Leçons d’absence : Vers libres
Avec Leçons d’absence, un spectacle regroupant quatre créations alliant musique et littérature, la modernité est à l’honneur. Rencontre avec Jean-François Poupart, l’un des auteurs de l’événement.
"La poésie et la musique contemporaines, ce sont deux mondes extrêmement clos. À la limite, on pourrait dire qu’il s’agit d’aristocrates de la culture actuelle. Ils ne dépendent pas d’un public et ils sont énormément modernes et libres. Pas de référents, pas de postmodernité, pas de nostalgie, pas de rigodon, pas d’ancienneté: seulement de l’hypermoderne!" Celui qui parle ainsi, c’est Jean-François Poupart. Poète, musicien, professeur au Cégep, éditeur de la maison Poètes de brousse, c’est aussi un personnage coloré au franc-parler rafraîchissant, un homme qui a plus d’une flèche à son arc et qui est toujours fasciné par la marginalité et par l’art brut, pur, sans concessions.

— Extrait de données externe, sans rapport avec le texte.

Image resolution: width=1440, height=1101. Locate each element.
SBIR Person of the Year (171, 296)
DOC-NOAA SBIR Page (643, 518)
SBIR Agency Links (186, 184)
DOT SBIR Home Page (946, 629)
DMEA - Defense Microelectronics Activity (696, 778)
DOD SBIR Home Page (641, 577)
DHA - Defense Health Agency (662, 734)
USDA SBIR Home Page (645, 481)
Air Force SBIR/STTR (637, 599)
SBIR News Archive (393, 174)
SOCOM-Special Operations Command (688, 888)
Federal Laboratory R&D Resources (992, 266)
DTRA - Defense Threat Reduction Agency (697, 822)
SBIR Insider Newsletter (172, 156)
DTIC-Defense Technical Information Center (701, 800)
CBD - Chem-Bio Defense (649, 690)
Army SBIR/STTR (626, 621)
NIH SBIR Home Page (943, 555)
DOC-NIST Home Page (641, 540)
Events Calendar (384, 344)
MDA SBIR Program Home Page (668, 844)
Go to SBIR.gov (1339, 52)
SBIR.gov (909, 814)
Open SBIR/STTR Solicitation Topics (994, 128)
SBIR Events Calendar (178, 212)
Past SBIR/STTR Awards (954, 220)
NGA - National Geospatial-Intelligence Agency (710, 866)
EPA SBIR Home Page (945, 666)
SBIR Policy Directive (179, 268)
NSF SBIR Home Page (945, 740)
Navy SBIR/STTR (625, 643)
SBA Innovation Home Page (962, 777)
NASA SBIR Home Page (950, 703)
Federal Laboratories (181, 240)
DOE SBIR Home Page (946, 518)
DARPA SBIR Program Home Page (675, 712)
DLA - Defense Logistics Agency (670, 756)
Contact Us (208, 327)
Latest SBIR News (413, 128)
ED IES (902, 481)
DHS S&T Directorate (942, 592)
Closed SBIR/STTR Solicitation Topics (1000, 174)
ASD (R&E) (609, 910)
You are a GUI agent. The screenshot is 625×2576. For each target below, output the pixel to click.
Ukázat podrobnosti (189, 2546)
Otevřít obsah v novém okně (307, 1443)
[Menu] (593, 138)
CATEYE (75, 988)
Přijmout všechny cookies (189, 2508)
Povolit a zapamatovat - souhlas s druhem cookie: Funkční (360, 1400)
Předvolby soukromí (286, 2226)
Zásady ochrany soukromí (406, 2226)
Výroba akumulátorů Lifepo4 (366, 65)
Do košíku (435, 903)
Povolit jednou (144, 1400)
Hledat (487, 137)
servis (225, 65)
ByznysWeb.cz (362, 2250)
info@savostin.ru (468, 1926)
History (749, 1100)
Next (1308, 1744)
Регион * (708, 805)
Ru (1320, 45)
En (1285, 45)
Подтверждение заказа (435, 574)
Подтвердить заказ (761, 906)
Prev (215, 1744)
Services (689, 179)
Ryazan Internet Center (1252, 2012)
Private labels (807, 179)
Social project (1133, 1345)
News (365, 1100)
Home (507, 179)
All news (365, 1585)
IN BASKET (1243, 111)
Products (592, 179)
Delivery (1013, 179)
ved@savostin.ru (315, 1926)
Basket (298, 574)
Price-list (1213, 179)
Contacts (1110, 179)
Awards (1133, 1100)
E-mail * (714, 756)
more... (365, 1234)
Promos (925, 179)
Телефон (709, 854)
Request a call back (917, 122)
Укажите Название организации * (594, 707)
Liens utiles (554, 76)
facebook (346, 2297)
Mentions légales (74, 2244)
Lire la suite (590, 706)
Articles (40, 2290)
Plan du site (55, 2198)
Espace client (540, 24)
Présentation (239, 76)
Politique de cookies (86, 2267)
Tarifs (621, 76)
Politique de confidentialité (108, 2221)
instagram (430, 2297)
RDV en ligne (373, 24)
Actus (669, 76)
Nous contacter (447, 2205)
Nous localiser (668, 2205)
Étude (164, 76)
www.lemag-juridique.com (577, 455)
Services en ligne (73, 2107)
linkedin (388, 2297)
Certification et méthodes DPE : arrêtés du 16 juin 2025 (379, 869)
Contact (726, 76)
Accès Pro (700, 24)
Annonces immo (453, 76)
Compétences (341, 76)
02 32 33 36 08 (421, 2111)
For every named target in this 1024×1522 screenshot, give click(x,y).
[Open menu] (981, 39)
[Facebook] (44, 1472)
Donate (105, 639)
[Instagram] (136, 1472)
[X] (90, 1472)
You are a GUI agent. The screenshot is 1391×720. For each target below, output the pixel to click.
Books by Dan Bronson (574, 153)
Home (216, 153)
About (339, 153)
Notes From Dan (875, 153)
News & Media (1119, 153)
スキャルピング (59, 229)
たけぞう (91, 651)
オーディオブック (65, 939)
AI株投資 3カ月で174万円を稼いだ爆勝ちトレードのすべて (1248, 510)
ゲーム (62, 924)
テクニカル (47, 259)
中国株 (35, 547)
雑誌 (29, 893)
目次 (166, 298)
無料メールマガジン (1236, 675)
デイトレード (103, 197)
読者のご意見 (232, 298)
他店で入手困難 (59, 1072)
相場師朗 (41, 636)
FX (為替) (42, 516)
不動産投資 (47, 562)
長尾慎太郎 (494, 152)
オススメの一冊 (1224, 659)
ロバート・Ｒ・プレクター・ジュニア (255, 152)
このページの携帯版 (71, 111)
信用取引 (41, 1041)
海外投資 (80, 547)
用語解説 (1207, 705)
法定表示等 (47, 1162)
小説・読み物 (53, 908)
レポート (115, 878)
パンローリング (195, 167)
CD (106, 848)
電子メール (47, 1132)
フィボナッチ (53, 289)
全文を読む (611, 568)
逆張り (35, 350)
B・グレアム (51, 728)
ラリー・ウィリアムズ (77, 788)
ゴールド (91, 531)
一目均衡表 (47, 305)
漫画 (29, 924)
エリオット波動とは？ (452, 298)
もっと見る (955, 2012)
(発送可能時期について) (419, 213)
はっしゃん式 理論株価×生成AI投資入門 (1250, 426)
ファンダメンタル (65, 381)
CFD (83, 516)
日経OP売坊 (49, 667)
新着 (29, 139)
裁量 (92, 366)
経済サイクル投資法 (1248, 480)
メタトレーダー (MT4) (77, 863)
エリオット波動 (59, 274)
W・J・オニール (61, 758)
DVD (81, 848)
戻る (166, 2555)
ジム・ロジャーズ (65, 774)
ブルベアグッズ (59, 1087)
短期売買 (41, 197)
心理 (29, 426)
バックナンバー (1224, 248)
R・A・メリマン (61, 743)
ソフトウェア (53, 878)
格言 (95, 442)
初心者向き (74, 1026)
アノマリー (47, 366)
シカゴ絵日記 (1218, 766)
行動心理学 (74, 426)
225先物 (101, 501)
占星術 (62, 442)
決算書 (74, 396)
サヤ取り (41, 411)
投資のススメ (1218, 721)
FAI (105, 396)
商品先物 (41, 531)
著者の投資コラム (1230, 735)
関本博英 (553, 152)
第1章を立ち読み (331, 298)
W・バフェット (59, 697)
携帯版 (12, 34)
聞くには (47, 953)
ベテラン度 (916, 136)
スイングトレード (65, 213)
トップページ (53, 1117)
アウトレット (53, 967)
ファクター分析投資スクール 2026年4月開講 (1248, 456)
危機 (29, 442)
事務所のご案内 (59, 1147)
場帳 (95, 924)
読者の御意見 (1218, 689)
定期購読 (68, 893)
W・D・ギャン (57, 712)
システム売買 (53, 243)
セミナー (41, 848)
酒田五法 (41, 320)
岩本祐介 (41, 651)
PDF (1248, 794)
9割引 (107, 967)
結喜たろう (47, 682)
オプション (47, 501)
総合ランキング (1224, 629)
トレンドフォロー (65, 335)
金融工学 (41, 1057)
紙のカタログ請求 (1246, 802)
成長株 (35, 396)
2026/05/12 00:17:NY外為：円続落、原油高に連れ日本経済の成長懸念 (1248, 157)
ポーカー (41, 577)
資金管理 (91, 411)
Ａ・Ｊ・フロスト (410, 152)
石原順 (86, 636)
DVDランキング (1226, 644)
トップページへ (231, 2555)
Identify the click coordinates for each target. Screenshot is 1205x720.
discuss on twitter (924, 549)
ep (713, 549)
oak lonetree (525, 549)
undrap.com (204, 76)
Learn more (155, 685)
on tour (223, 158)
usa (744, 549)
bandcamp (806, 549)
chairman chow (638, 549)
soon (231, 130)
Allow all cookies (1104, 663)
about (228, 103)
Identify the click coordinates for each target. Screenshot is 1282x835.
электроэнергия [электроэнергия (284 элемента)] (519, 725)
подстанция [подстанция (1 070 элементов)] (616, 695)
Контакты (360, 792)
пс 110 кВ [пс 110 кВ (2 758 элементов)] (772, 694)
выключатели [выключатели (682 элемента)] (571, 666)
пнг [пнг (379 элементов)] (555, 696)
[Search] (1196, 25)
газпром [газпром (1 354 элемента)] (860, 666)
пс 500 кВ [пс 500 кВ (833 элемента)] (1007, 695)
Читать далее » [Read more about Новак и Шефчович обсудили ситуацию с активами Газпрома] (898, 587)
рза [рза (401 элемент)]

"Ça fait sept ou huit ans que je travaille avec Laurent Aglat, qui fait un doctorat en musique contemporaine, c’est un compositeur qui touche à plein de sphères de la musique électroacoustique et contemporaine. (Poupart, lui, est docteur ès lettres.) Il fait aussi du rock, du punk, il touche à tout. Pour élargir notre palette, on a fait plein de trucs ensemble: je l’ai amené au punk, et lui m’a amené à la musique contemporaine." Leçons d’absence rassemble les compositeurs Benoît Côté, Jimmie Leblanc et Mathieu Marcoux, ainsi que les auteurs Willie Gagnon et Jean-Sébastien Trudel. Si Côté a décidé de faire de la musique à partir d’un texte du poète portugais Fernando Pessoa, Aglat a élaboré son projet avec Cris retenus, un texte de Jean-François Poupart et de Kim Doré (poète, elle est également la compagne de ce dernier). "C’est une partition de 75 pages, jouée à la note: aucune improvisation. Le texte est placé à la note près. Je crois que c’est la chose la plus travaillée que j’aie pu faire dans ma vie." Avec cette création, Poupart s’est éloigné de ses habitudes formelles et lexicales pour mieux servir l’œuvre, qui commandait un regard neuf, une nouvelle manière d’aborder la poésie. "C’est très différent de ce que je fais habituellement, et c’est la musique qui m’a amené là. Par exemple, j’ai fait des répétitions pour que le spectateur ait quelque chose à quoi se rattacher. Même moi, formé par la musique punk-rock, j’avais besoin de repères." Poupart a également signé des chansons pour des projets comme Mix-Mania et Phénoménia, ainsi que pour la chanteuse Gabrielle Des Trois Maisons. Avec ces entreprises commerciales, les impératifs n’étaient évidemment pas les mêmes: "Une chanson pop est supervisée par des producteurs, tu es un simple employé. Tu fabriques un produit que les gens doivent aimer, acheter. Avec Leçons d’absence, le travail est uniquement artistique."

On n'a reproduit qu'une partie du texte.